Martin College
- Type: Private
- Established: 1976
- Affiliations: Australian Catholic University, Central Queensland University, Charles Sturt University, Griffith University, Queensland University of Technology, Raffles College of Design and Commerce
- Location: Sydney Brisbane Melbourne, VICNSW QLD, Australia
- Campus: Urban;
- Website: www.martin.edu.au

= Martin College =

Martin College is an Australian vocational education and training (VET) provider with campuses in Brisbane, Melbourne and central Sydney. The college is also part of Study Group International, a worldwide specialist education company.

Martin College provides accredited, nationally recognised diploma and certificate courses in the areas of business and management, marketing, information technology, travel and tourism, event management and graphic design.

==History==
Martin College was established in 1976, when the Lorraine Martin Receptionist and Deportment Academy, founded by Lorraine Martin, commenced trading. By 1985 it was known as Lorraine Martin Commercial College Limited and operated under that title until November 1995 when it was purchased by Education and Training Australia Pty Limited.

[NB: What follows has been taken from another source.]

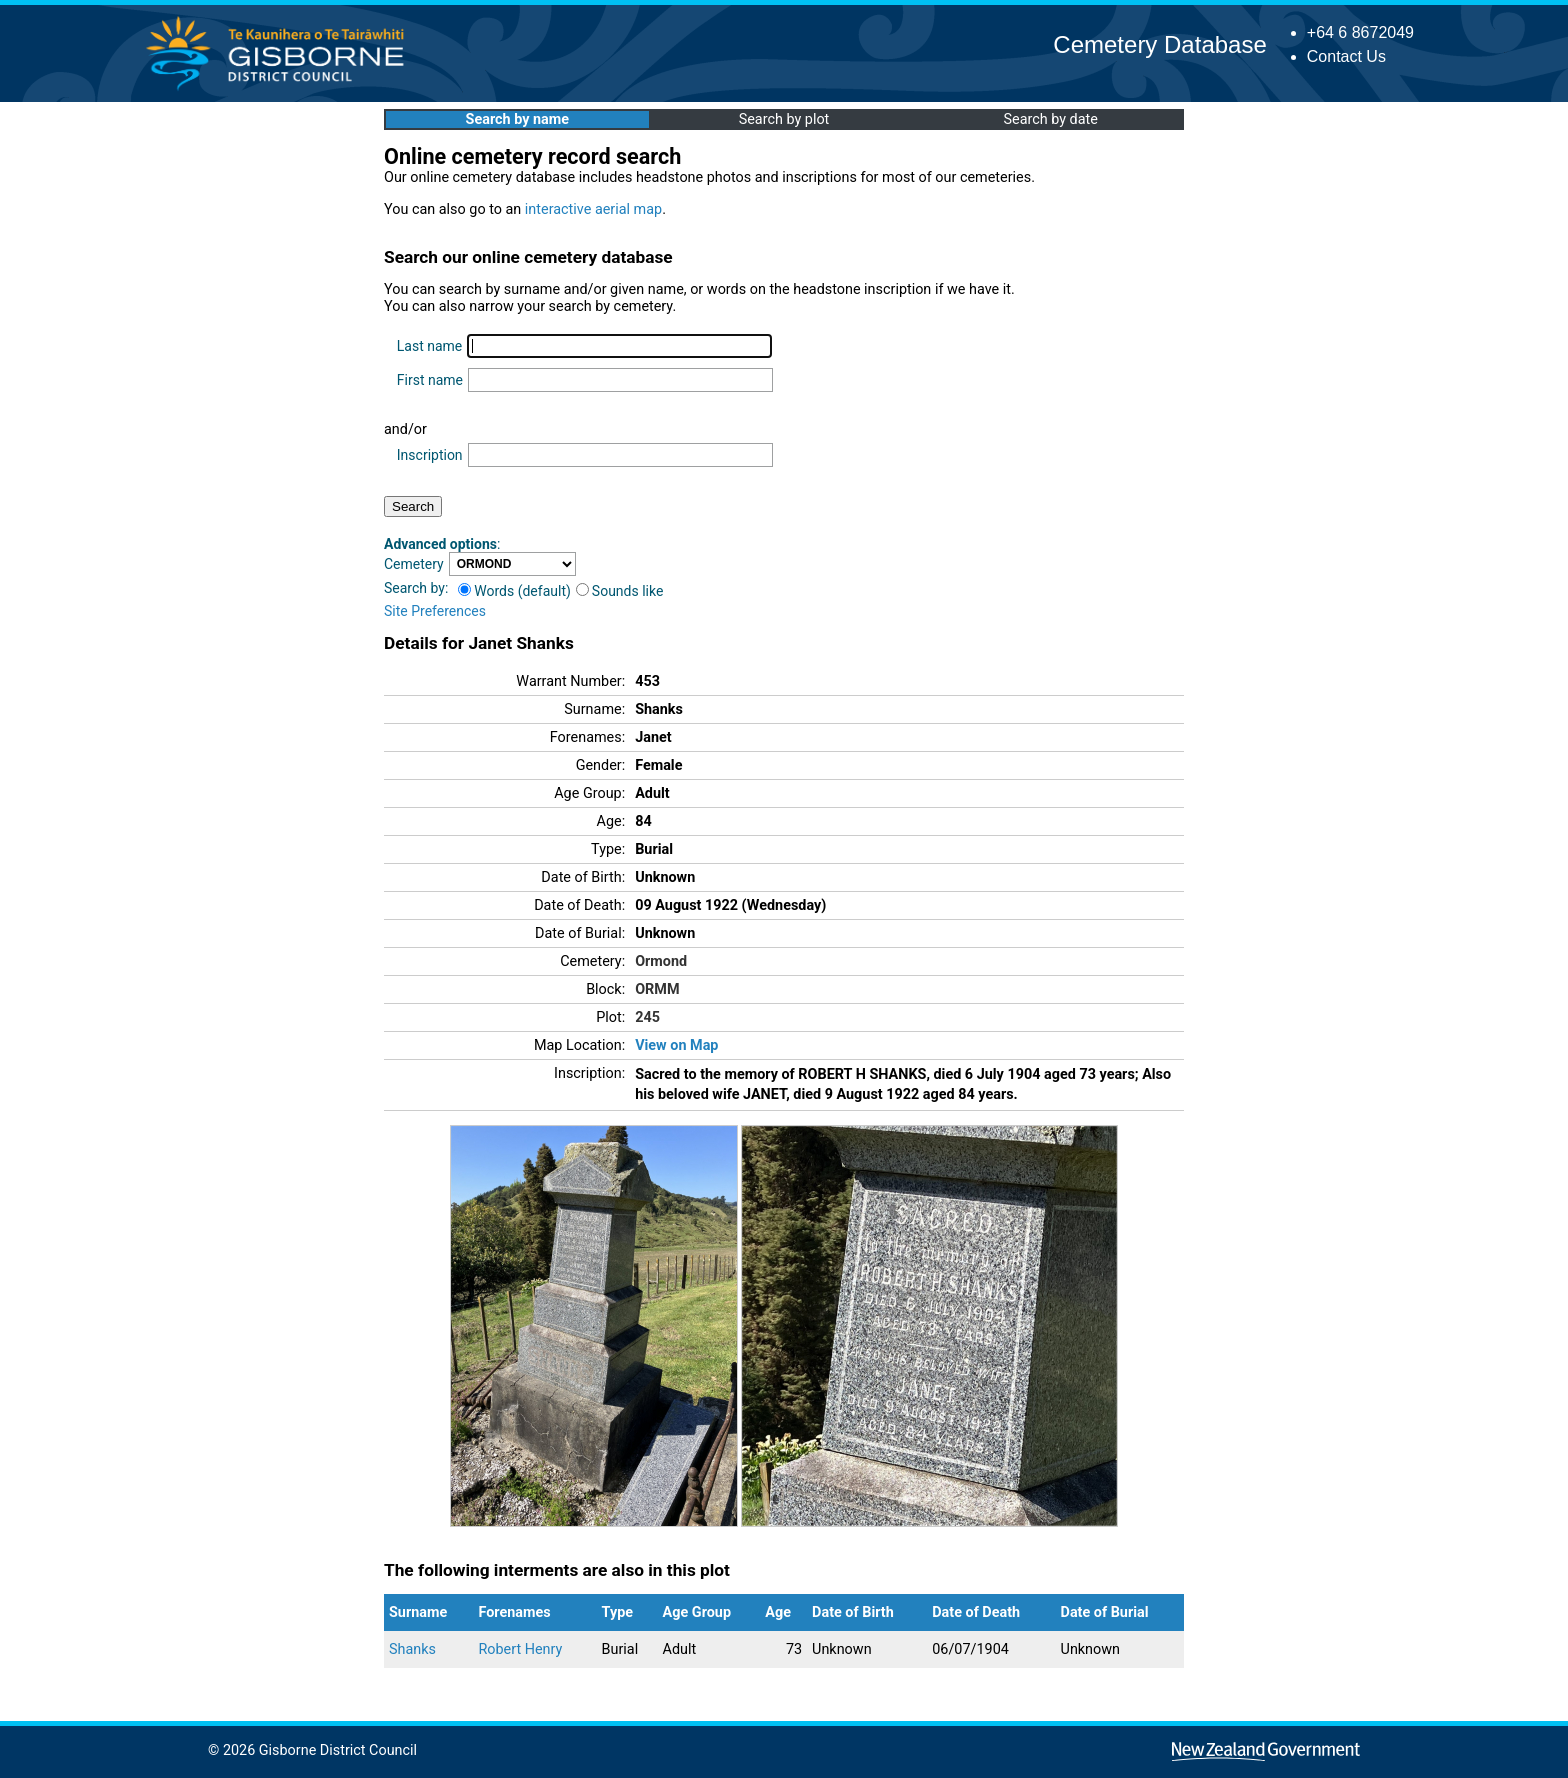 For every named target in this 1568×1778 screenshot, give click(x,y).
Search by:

Education and Training Australia Pty Limited became the Registered Training Organisation, which traded as Lorraine Martin College Pty Limited. Martin continued as a director and consultant to the company until her retirement in April 1997.

In October 1997, Education and Training Australia Pty Limited changed its name to Study Group Australia Pty Limited, and became the Registered Training Provider as of 1 January 1998. The vocational education and training division continued to operate as Lorraine Martin College Pty Limited. All marketing and advertising up to that time, both onshore and offshore, featured the use of the founder's name: Lorraine Martin.

In August 1998, Lorraine Martin College Pty Limited was renamed Martin College Pty Limited, and became commonly known as Martin College.

Martin College was rebranded in 2014 to Martin.

== NTIS, NARA and CRICOS registrations ==
Martin offers courses based on the Australian Government's Nationally Endorsed Training packages as listed at www.training.gov.au - previously the National Training Information Service (NTIS), the database on vocational education and training in Australia. www.training.gov.au is the official national register of information on Training Packages, Qualifications, Courses, Units of Competency and Registered Training Organisations (RTOs).

As a multi-state organisation, Martin operates under the NARA, the National Audit and Registration Agency, which provides audit and registration services for Registered Training Organisations (RTOs) that operate in more than one Australian State or Territory. These are known as multi-jurisdictional RTOs.

Martin is able to accept non-Australian students as it is registered on the Commonwealth Register of Institutions and Courses for Overseas Students (CRICOS).